Dr. Gleick: A number of companies and a number of big companies are making a lot of money selling us bottled water. Bottled water has become a commodity, and I don’t argue in the book that we ought to ban bottled water. I don’t that’s realistic. I think bottle water could be considered a commodity like any other commodity. I do believe, however, that in places where governments have failed to provide safe drinking water from municipal systems, safe tap water, that what we ought to require is that there be universal access to safe tap water, that we provide the alternative to bottled water, and that we marginalize bottled water. Bottled water ought to be a choice that people make, but it shouldn’t be a requirement. That’s something that most parts of the world don’t have the luxury of having at the moment. We don’t have the luxury of safe tap water in many parts of the world, but if we’re not going to ban bottled water, bottled water is going to be a commodity that’s available. I think there are other things that we ought to do to make it a marginalized commodity. If people really want to spend the money to buy bottled water, fine, let them, but let’s remove the reasons that people buy bottled water. Let’s put in place, for example, pretty strict rules about advertising and marketing; about false advertising; [and] about letting companies claim that bottled water is safer than tap water, which for the most part in richer countries, it isn’t. Let’s put in place rules so that they can’t claim it makes you skinnier or sexier without proof that it can do the things its advertisements claim. Let’s make sure that tap water tastes good everywhere. That’s not magic–we know how to make tap water taste good, and in places where it doesn’t taste good municipalities ought to make sure that it does. Let’s remove that as a reason. Let’s rebuild our water fountain infrastructure. There ought to be water fountains everywhere so that people can get safe, inexpensive tap water whenever and wherever they are. Finally, I think there ought to be pretty strict regulations on the quality of bottled water, and there aren’t in most parts of the world.

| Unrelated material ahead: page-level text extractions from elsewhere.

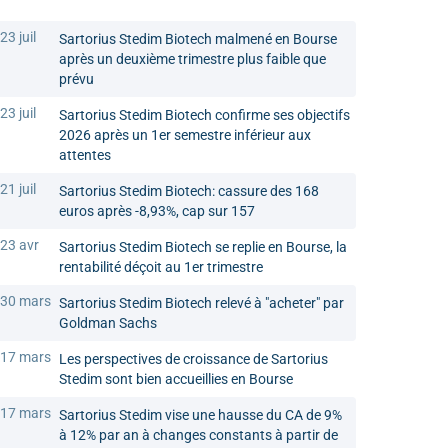
23 juil
Sartorius Stedim Biotech malmené en Bourse
après un deuxième trimestre plus faible que
prévu
23 juil
Sartorius Stedim Biotech confirme ses objectifs
2026 après un 1er semestre inférieur aux
attentes
21 juil
Sartorius Stedim Biotech: cassure des 168
euros après -8,93%, cap sur 157
23 avr
Sartorius Stedim Biotech se replie en Bourse, la
rentabilité déçoit au 1er trimestre
30 mars
Sartorius Stedim Biotech relevé à "acheter" par
Goldman Sachs
17 mars
Les perspectives de croissance de Sartorius
Stedim sont bien accueillies en Bourse
17 mars
Sartorius Stedim vise une hausse du CA de 9%
à 12% par an à changes constants à partir de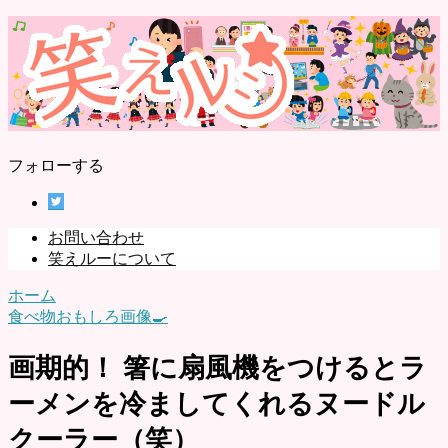
フォローする
お問い合わせ
笑えルーについて
ホーム
食べ物おもしろ画像🍳
画期的！ 箸に扇風機をつけるとラ
ーメンを冷ましてくれるヌードル
クーラー（笑）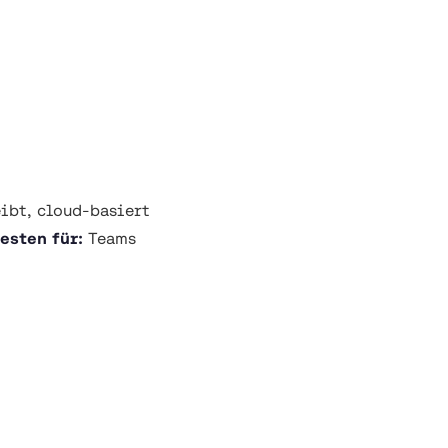
ibt, cloud-basiert
esten für:
Teams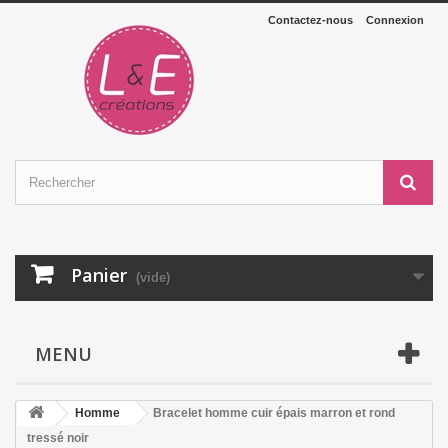
Contactez-nous
Connexion
Panier
(vide)
MENU
Homme
Bracelet homme cuir épais marron et rond
tressé noir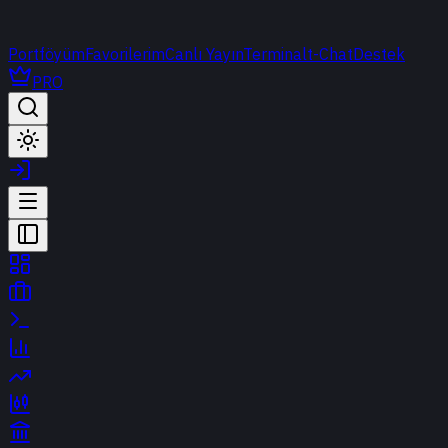
Portföyüm
Favorilerim
Canlı Yayın
Terminal
t-Chat
Destek
PRO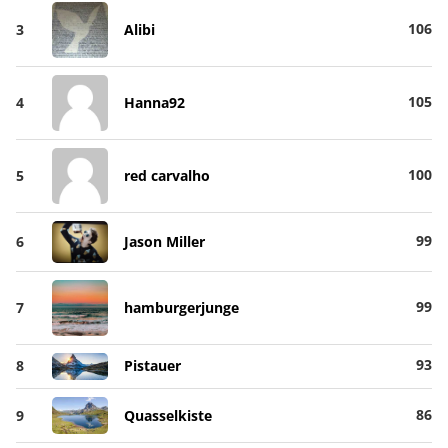
106
3
Alibi
105
4
Hanna92
100
5
red carvalho
99
6
Jason Miller
99
7
hamburgerjunge
93
8
Pistauer
86
9
Quasselkiste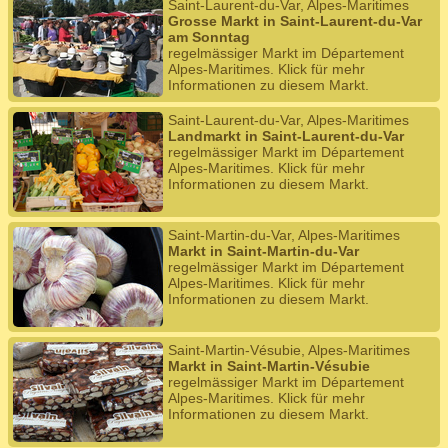
Saint-Laurent-du-Var, Alpes-Maritimes
Grosse Markt in Saint-Laurent-du-Var
am Sonntag
regelmässiger Markt im Département
Alpes-Maritimes. Klick für mehr
Informationen zu diesem Markt.
Saint-Laurent-du-Var, Alpes-Maritimes
Landmarkt in Saint-Laurent-du-Var
regelmässiger Markt im Département
Alpes-Maritimes. Klick für mehr
Informationen zu diesem Markt.
Saint-Martin-du-Var, Alpes-Maritimes
Markt in Saint-Martin-du-Var
regelmässiger Markt im Département
Alpes-Maritimes. Klick für mehr
Informationen zu diesem Markt.
Saint-Martin-Vésubie, Alpes-Maritimes
Markt in Saint-Martin-Vésubie
regelmässiger Markt im Département
Alpes-Maritimes. Klick für mehr
Informationen zu diesem Markt.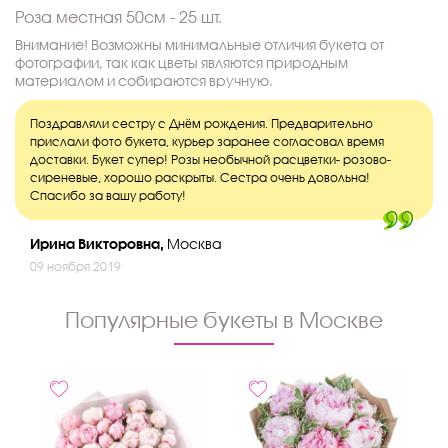
Роза местная 50см - 25 шт.
Внимание! Возможны минимальные отличия букета от
фотографии, так как цветы являются природным
материалом и собираются вручную.
Поздравляли сестру с Днём рождения. Предварительно
прислали фото букета, курьер заранее согласовал время
доставки. Букет супер! Розы необычной расцветки- розово-
сиреневые, хорошо раскрыты. Сестра очень довольна!
Спасибо за вашу работу!
Ирина Викторовна,
Москва
09 ноября 2019
Популярные букеты в Москве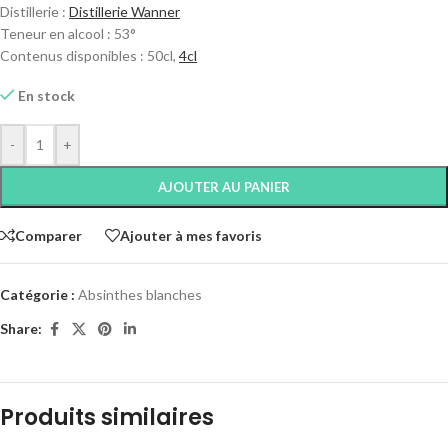
Distillerie :
Distillerie Wanner
Teneur en alcool : 53°
Contenus disponibles : 50cl,
4cl
En stock
-
+
AJOUTER AU PANIER
Comparer
Ajouter à mes favoris
Catégorie :
Absinthes blanches
Share:
Produits similaires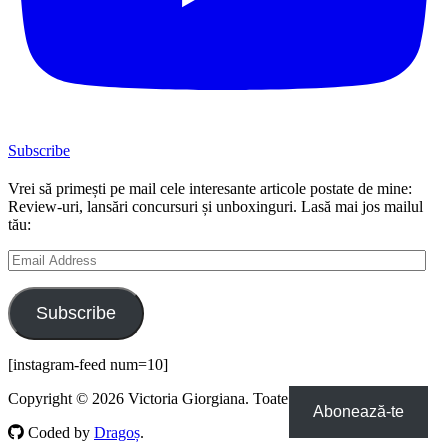
Subscribe
Vrei să primești pe mail cele interesante articole postate de mine:
Review-uri, lansări concursuri și unboxinguri. Lasă mai jos mailul
tău:
Email
Address
Subscribe
[instagram-feed num=10]
Copyright © 2026 Victoria Giorgiana. Toate drepturile rezervate.
Abonează-te
Coded by
Dragoș
.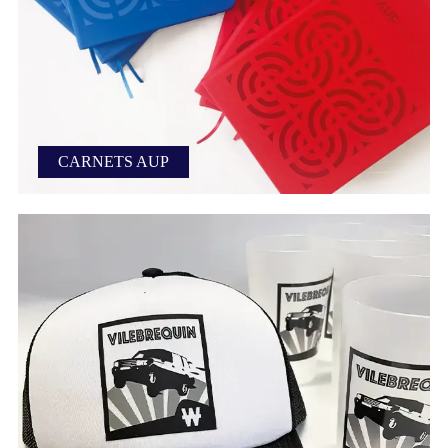
CARNETS AUP
Carnets AUP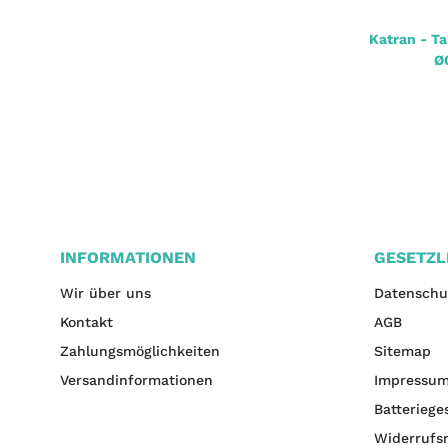
7
Avid Carp Extrimity HI-VIS Mono 1000m
Katran - T
15,90 €
*
Ø
INFORMATIONEN
GESETZL
Wir über uns
Datenschu
Kontakt
AGB
Zahlungsmöglichkeiten
Sitemap
Versandinformationen
Impressu
Batteriege
Widerrufs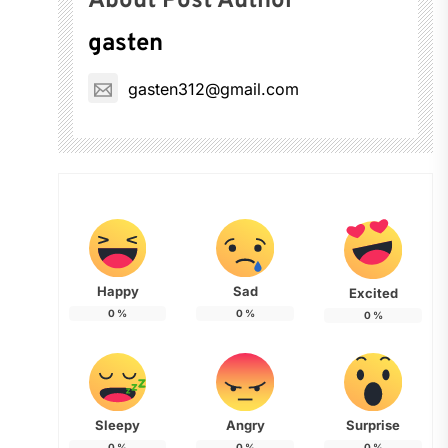
About Post Author
gasten
gasten312@gmail.com
Happy
Sad
Excited
0
%
0
%
0
%
Sleepy
Angry
Surprise
0
%
0
%
0
%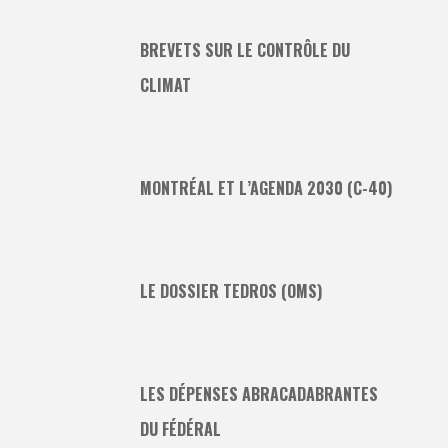
BREVETS SUR LE CONTRÔLE DU
CLIMAT
MONTRÉAL ET L’AGENDA 2030 (C-40)
LE DOSSIER TEDROS (OMS)
LES DÉPENSES ABRACADABRANTES
DU FÉDÉRAL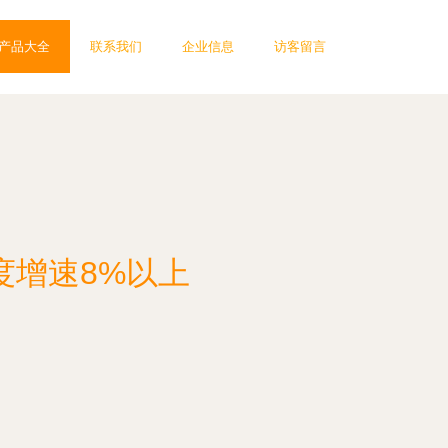
产品大全
联系我们
企业信息
访客留言
度增速8%以上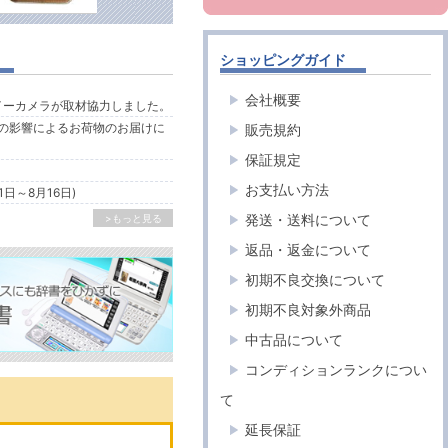
ショッピングガイド
会社概要
ルイーカメラが取材協力しました。
の影響によるお荷物のお届けに
販売規約
保証規定
お支払い方法
1日～8月16日)
発送・送料について
>もっと見る
返品・返金について
初期不良交換について
初期不良対象外商品
中古品について
コンディションランクについ
て
延長保証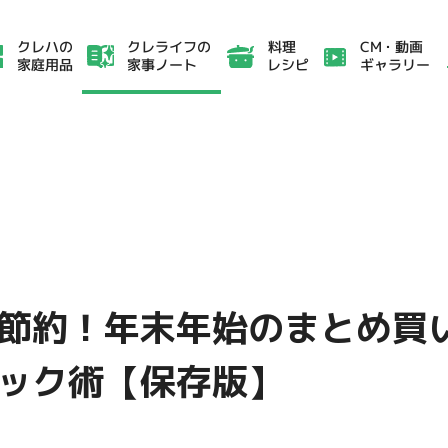
クレライフの
CM・動画
クレハの
料理
家事ノート
ギャラリー
家庭用品
レシピ
節約！年末年始のまとめ買
ック術【保存版】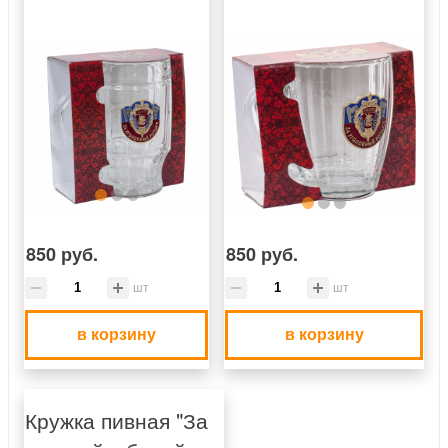
850 руб.
850 руб.
шт
шт
в корзину
в корзину
Кружка пивная "За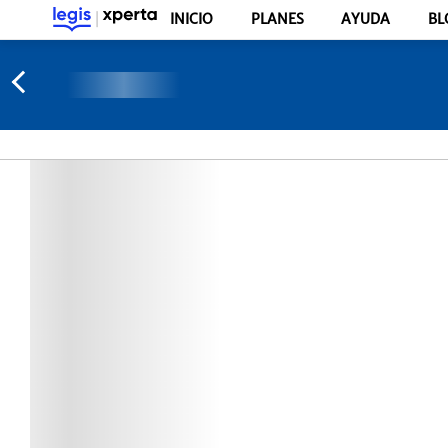
INICIO
PLANES
AYUDA
BL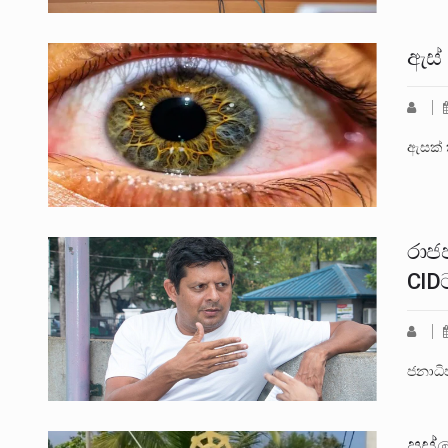
ඇස්
ඇසක් 
රාජ
CID
ජනාධි
පස්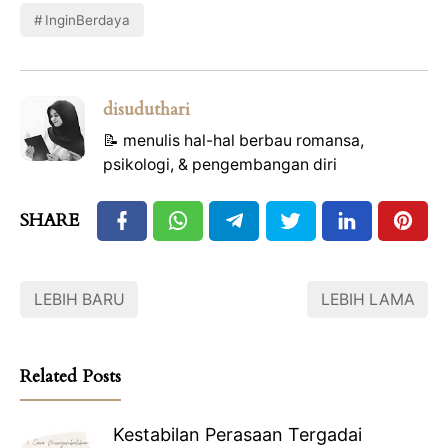
InginBerdaya
disuduthari
📝 menulis hal-hal berbau romansa,
psikologi, & pengembangan diri
SHARE
LEBIH BARU
LEBIH LAMA
Related Posts
Kestabilan Perasaan Tergadai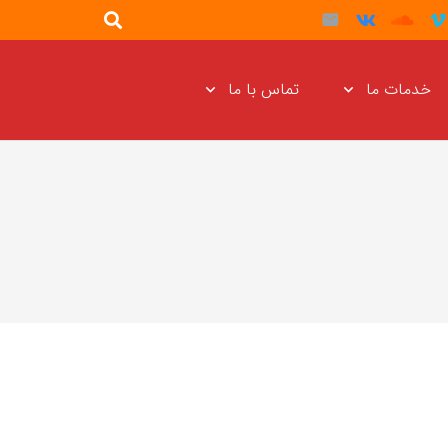
خدمات ما
تماس با ما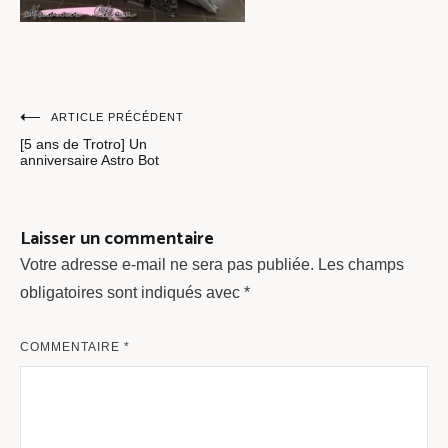
Navigation
ARTICLE PRÉCÉDENT
[5 ans de Trotro] Un
de
anniversaire Astro Bot
l’article
Laisser un commentaire
Votre adresse e-mail ne sera pas publiée.
Les champs
obligatoires sont indiqués avec
*
COMMENTAIRE
*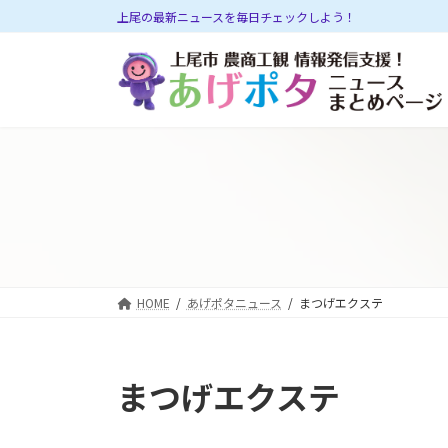
コ
ナ
上尾の最新ニュースを毎日チェックしよう！
ン
ビ
テ
ゲ
ン
ー
ツ
シ
へ
ョ
ス
ン
キ
に
ッ
移
プ
動
HOME
あげポタニュース
まつげエクステ
まつげエクステ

“There are all sorts of advertisements for magically clustered or magnetically re-arranged or cosmically altered bottled waters that are just crap, and yet there is no adequate control by the Federal Trade Commission, by the Food and Drug Administration, by any federal or international agency to protect the public.”
Do you have a specific marketing story you can share that really caught your eye during the research for the book?
Dr. Gleick: One of the problems that we face on the marketing side is that we have in place pretty strict rules for false advertising, but what we don’t have in place is enforcement of those rules. You get, especially on the Internet, where people can say almost anything they want without much oversight, [or] without much enforcement of false marketing laws, you get bottled water companies saying things that simply aren’t true. You get bottled water companies advertising oxygenated water, as though magically you could get more oxygen to the human body through bottled water than you can get through breathing–which you can’t. You get marketing of bottled waters that will tell you that you can lose weight, and there is, of course, no shortage of diet scams in any industry, but even the bottled water industry is susceptible to marketing scams for dieting. There’s no magic bottled water that can make you lose weight. There are all sorts of advertisements for magically clustered or magnetically re-arranged or cosmically altered bottled waters that are just crap, and yet there is no adequate control by the Federal Trade Commission, by the Food and Drug Administration, by any federal or international agency to protect the public. I think that makes people spend money on waters that don’t do them any good without much government protection.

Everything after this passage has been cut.